**What the task requires**
Beginning with the line below that contains "estuvo impuesta desde el 9 de febrero. Estará" and ending with the line that contains "ía una carta", retype every line exactly. Pictures are not copied.
[Supplied entries Boundary: Start]
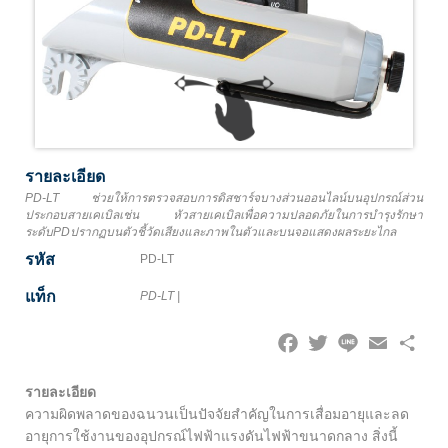
รายละเอียด
PD-LT ช่วยให้การตรวจสอบการดิสชาร์จบางส่วนออนไลน์บนอุปกรณ์ส่วน
ประกอบสายเคเบิลเช่น หัวสายเคเบิลเพื่อความปลอดภัยในการบำรุงรักษา
ระดับPDปรากฏบนตัวชี้วัดเสียงและภาพในตัวและบนจอแสดงผลระยะไกล
รหัส
PD-LT
แท็ก
PD-LT
|
Facebook
Twitter
Line
Email
Share
รายละเอียด
ความผิดพลาดของฉนวนเป็นปัจจัยสำคัญในการเสื่อมอายุและลด
อายุการใช้งานของอุปกรณ์ไฟฟ้าแรงดันไฟฟ้าขนาดกลาง สิ่งนี้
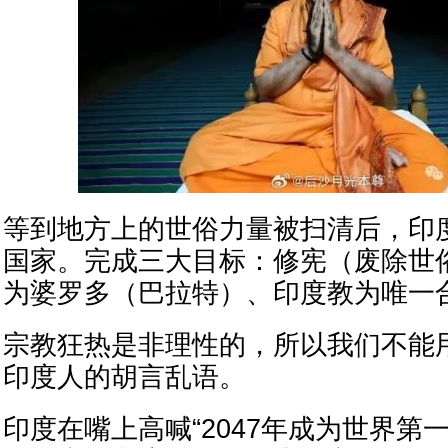
等到地方上的世俗力量被扫清后，印
国家。完成三大目标：修宪（废除世
为婆罗多（巴拉特）、印度教为唯一
宗教狂热是非理性的，所以我们不能
印度人的胡言乱语。
印度在嘴上高喊“2047年成为世界第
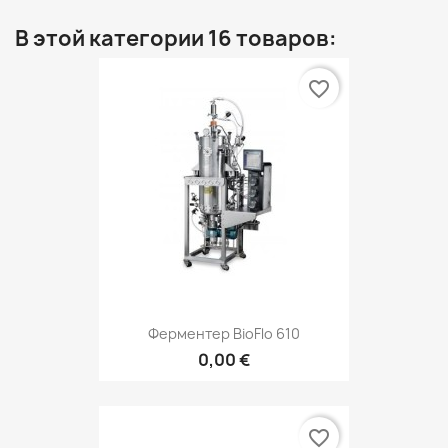
В этой категории 16 товаров:
favorite_border
Ферментер BioFlo 610
0,00 €
favorite_border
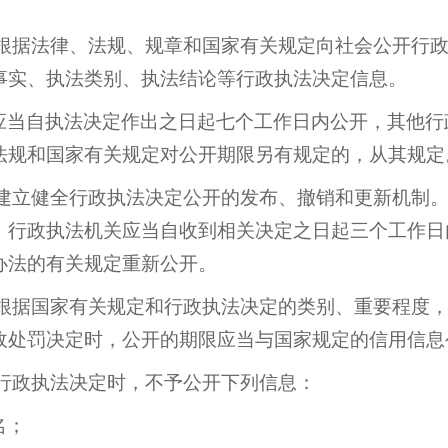
根据法律、法规、规章和国家有关规定向社会公开行政
事实、执法类别、执法结论等行政执法决定信息。
应当自执法决定作出之日起七个工作日内公开，其他行
法规和国家有关规定对公开期限另有规定的，从其规定
建立健全行政执法决定公开的发布、撤销和更新机制。
，行政执法机关应当自收到相关决定之日起三个工作日
办法的有关规定重新公开。
根据国家有关规定和行政执法决定的类别、重要程度，
政处罚决定时，公开的期限应当与国家规定的信用信息
行政执法决定时，不予公开下列信息：
名；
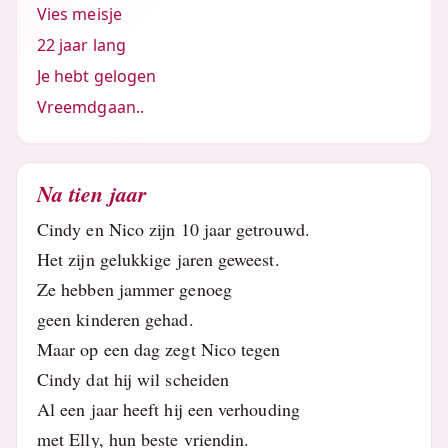
Vies meisje
22 jaar lang
Je hebt gelogen
Vreemdgaan..
Na tien jaar
Cindy en Nico zijn 10 jaar getrouwd.
Het zijn gelukkige jaren geweest.
Ze hebben jammer genoeg
geen kinderen gehad.
Maar op een dag zegt Nico tegen
Cindy dat hij wil scheiden
Al een jaar heeft hij een verhouding
met Elly, hun beste vriendin.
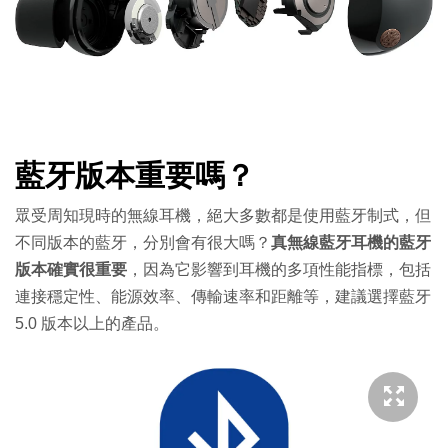
藍牙版本重要嗎？
眾受周知現時的無線耳機，絕大多數都是使用藍牙制式，但
不同版本的藍牙，分別會有很大嗎？
真無線藍牙耳機的藍牙
版本確實很重要
，因為它影響到耳機的多項性能指標，包括
連接穩定性、能源效率、傳輸速率和距離等，建議選擇藍牙
5.0 版本以上的產品。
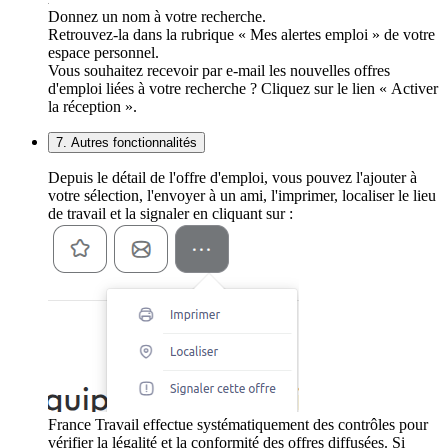
Donnez un nom à votre recherche.
Retrouvez-la dans la rubrique « Mes alertes emploi » de votre
espace personnel.
Vous souhaitez recevoir par e-mail les nouvelles offres
d'emploi liées à votre recherche ? Cliquez sur le lien « Activer
la réception ».
7. Autres fonctionnalités
Depuis le détail de l'offre d'emploi, vous pouvez l'ajouter à
votre sélection, l'envoyer à un ami, l'imprimer, localiser le lieu
de travail et la signaler en cliquant sur :
France Travail effectue systématiquement des contrôles pour
vérifier la légalité et la conformité des offres diffusées. Si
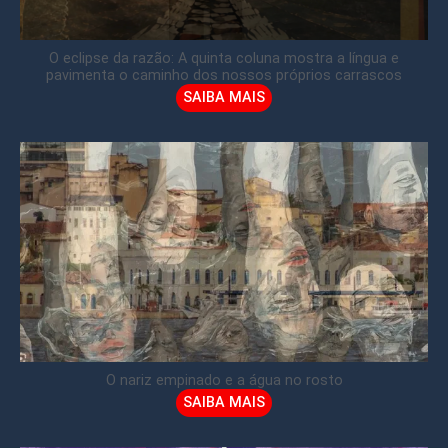
O eclipse da razão: A quinta coluna mostra a língua e
pavimenta o caminho dos nossos próprios carrascos
SAIBA MAIS
O nariz empinado e a água no rosto
SAIBA MAIS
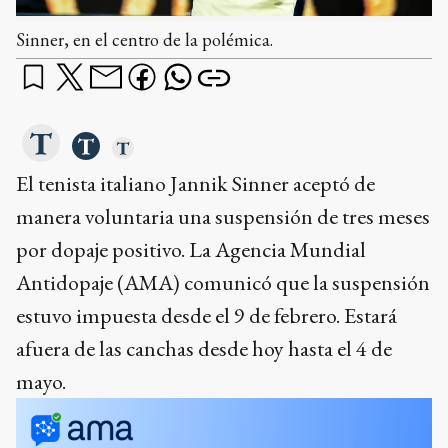
Sinner, en el centro de la polémica.
El tenista italiano Jannik Sinner aceptó de
manera voluntaria una suspensión de tres meses
por dopaje positivo. La Agencia Mundial
Antidopaje (AMA) comunicó que la suspensión
estuvo impuesta desde el 9 de febrero. Estará
afuera de las canchas desde hoy hasta el 4 de
mayo.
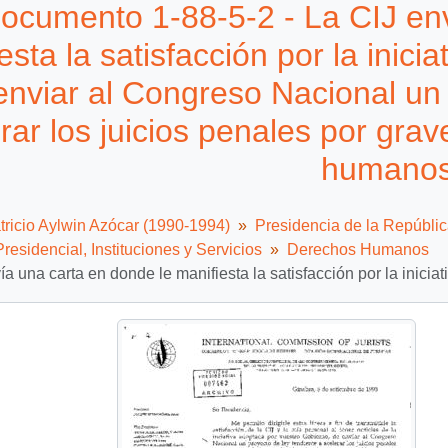
ocumento 1-88-5-2 - La CIJ env
esta la satisfacción por la inici
enviar al Congreso Nacional un 
rar los juicios penales por gra
humanos
tricio Aylwin Azócar (1990-1994)
Presidencia de la Repúbli
residencial, Instituciones y Servicios
Derechos Humanos
ía una carta en donde le manifiesta la satisfacción por la inic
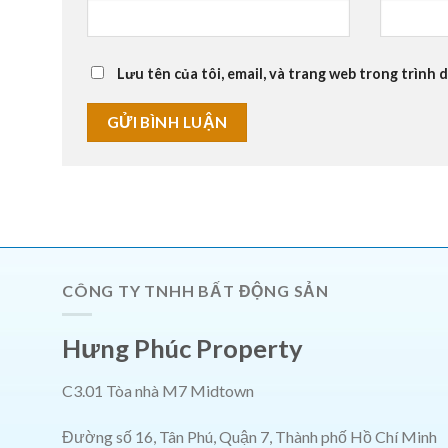
Lưu tên của tôi, email, và trang web trong trình d
CÔNG TY TNHH BẤT ĐỘNG SẢN
Hưng Phúc Property
C3.01 Tòa nhà M7 Midtown
Đường số 16, Tân Phú, Quận 7, Thành phố Hồ Chí Minh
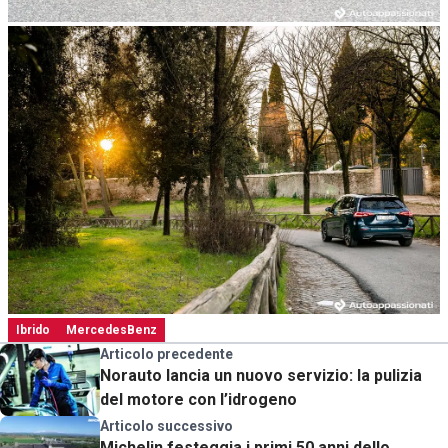
Ibrido
MercedesBenz
Articolo precedente
Norauto lancia un nuovo servizio: la pulizia
del motore con l’idrogeno
Articolo successivo
Michelin festeggia i primi 50 anni dello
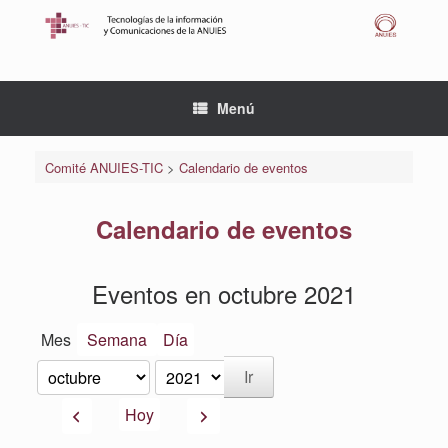
Saltar
al
contenido
Menú
Comité ANUIES-TIC
>
Calendario de eventos
Calendario de eventos
Eventos en octubre 2021
Mes
Semana
Día
Mes
Año
Anterior
Siguiente
Hoy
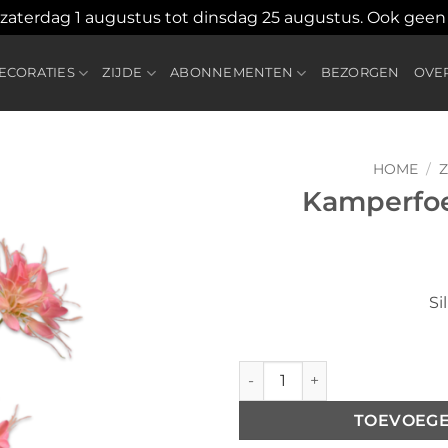
 zaterdag 1 augustus tot dinsdag 25 augustus. Ook gee
CORATIES
ZIJDE
ABONNEMENTEN
BEZORGEN
OVE
HOME
/
Z
Kamperfoel
Toevoegen
aan
verlanglijst
Si
Kamperfoelie tak oranje/roz
TOEVOEG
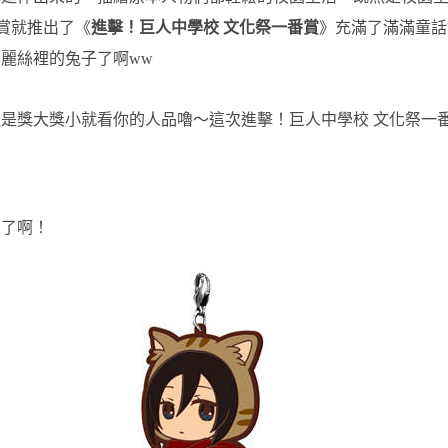
番賞就推出了《
進擊！巨人中學校 文化祭一番賞
》充滿了滿滿童話
麗絲裡的兔子了啊ww
是獎大獎小就看你的人品嚕～這次進擊！巨人中學校 文化祭一
愛了啊！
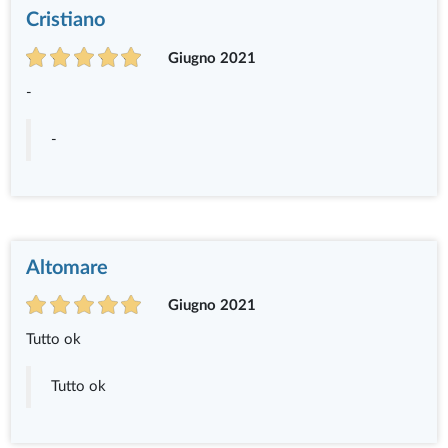
Cristiano
Giugno 2021
-
-
Altomare
Giugno 2021
Tutto ok
Tutto ok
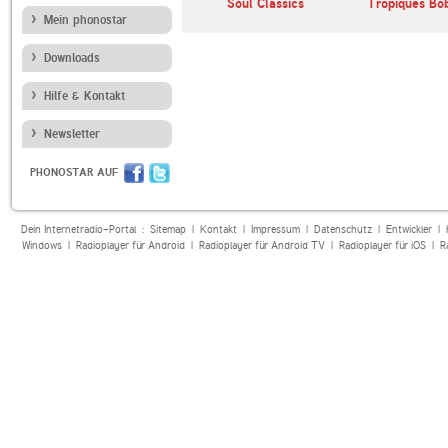
NDR 2
Soul Classics
Tropiques Bo
Mein phonostar
Downloads
Hilfe & Kontakt
Newsletter
PHONOSTAR AUF
Dein Internetradio-Portal :
Sitemap
|
Kontakt
|
Impressum
|
Datenschutz
|
Entwickler
|
Windows
|
Radioplayer für Android
|
Radioplayer für Android TV
|
Radioplayer für iOS
|
R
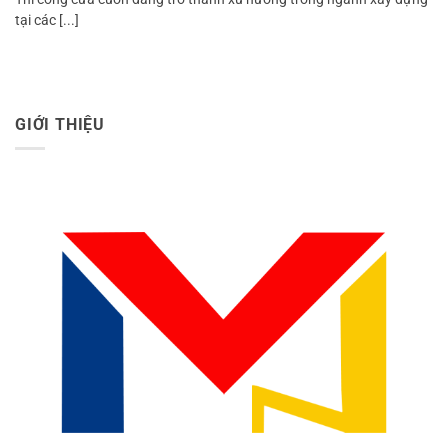
tại các [...]
GIỚI THIỆU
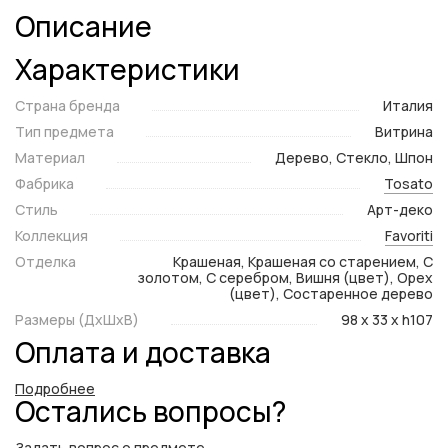
Описание
Характеристики
Страна бренда
Италия
Тип предмета
Витрина
Материал
Дерево, Стекло, Шпон
Фабрика
Tosato
Стиль
Арт-деко
Коллекция
Favoriti
Отделка
Крашеная, Крашеная со старением, С
золотом, С серебром, Вишня (цвет), Орех
(цвет), Состаренное дерево
Размеры (ДxШxВ)
98 x 33 x h107
Оплата и доставка
Подробнее
Остались вопросы?
Задать вопрос о предмете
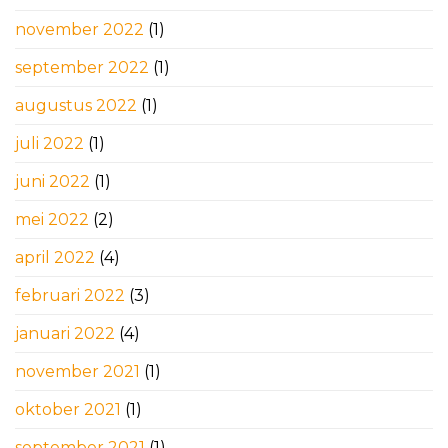
november 2022
(1)
september 2022
(1)
augustus 2022
(1)
juli 2022
(1)
juni 2022
(1)
mei 2022
(2)
april 2022
(4)
februari 2022
(3)
januari 2022
(4)
november 2021
(1)
oktober 2021
(1)
september 2021
(1)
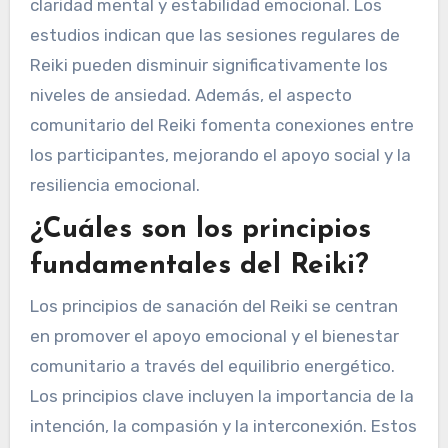
claridad mental y estabilidad emocional. Los
estudios indican que las sesiones regulares de
Reiki pueden disminuir significativamente los
niveles de ansiedad. Además, el aspecto
comunitario del Reiki fomenta conexiones entre
los participantes, mejorando el apoyo social y la
resiliencia emocional.
¿Cuáles son los principios
fundamentales del Reiki?
Los principios de sanación del Reiki se centran
en promover el apoyo emocional y el bienestar
comunitario a través del equilibrio energético.
Los principios clave incluyen la importancia de la
intención, la compasión y la interconexión. Estos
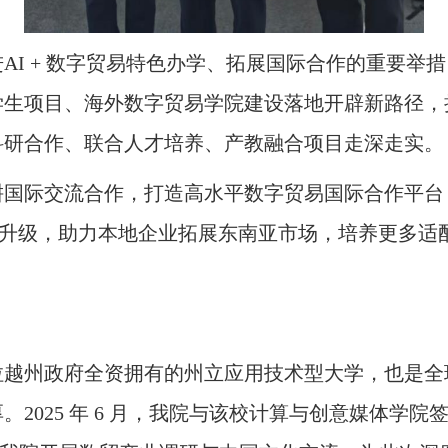
进
AI + 数字贸易特色办学、拓展国际合作的重要
学生项目、海外数字贸易学院建设落地开辟新路径，
科研合作、联合人才培养、产教融合项目走深走实。
耕国际交流合作，打造高水平数字贸易国际合作平台
业升级，助力本地企业拓展东南亚市场，培养更多适
拉越州政府全资拥有的州立应用技术型大学，也是全
2025 年 6 月，我院与该校计算与创意媒体学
[Supplied entries Boundary: End]
**Reply to the task**
estuvo impuesta desde el 9 de febrero. Estará
afuera de las canchas desde hoy hasta el 4 de
mayo.
ocumento 1-88-5-2 - La CIJ env
esta la satisfacción por la inici
enviar al Congreso Nacional un 
rar los juicios penales por gra
humanos
tricio Aylwin Azócar (1990-1994)
Presidencia de la Repúbli
residencial, Instituciones y Servicios
Derechos Humanos
ía una carta en donde le manifiesta la satisfacción por la inic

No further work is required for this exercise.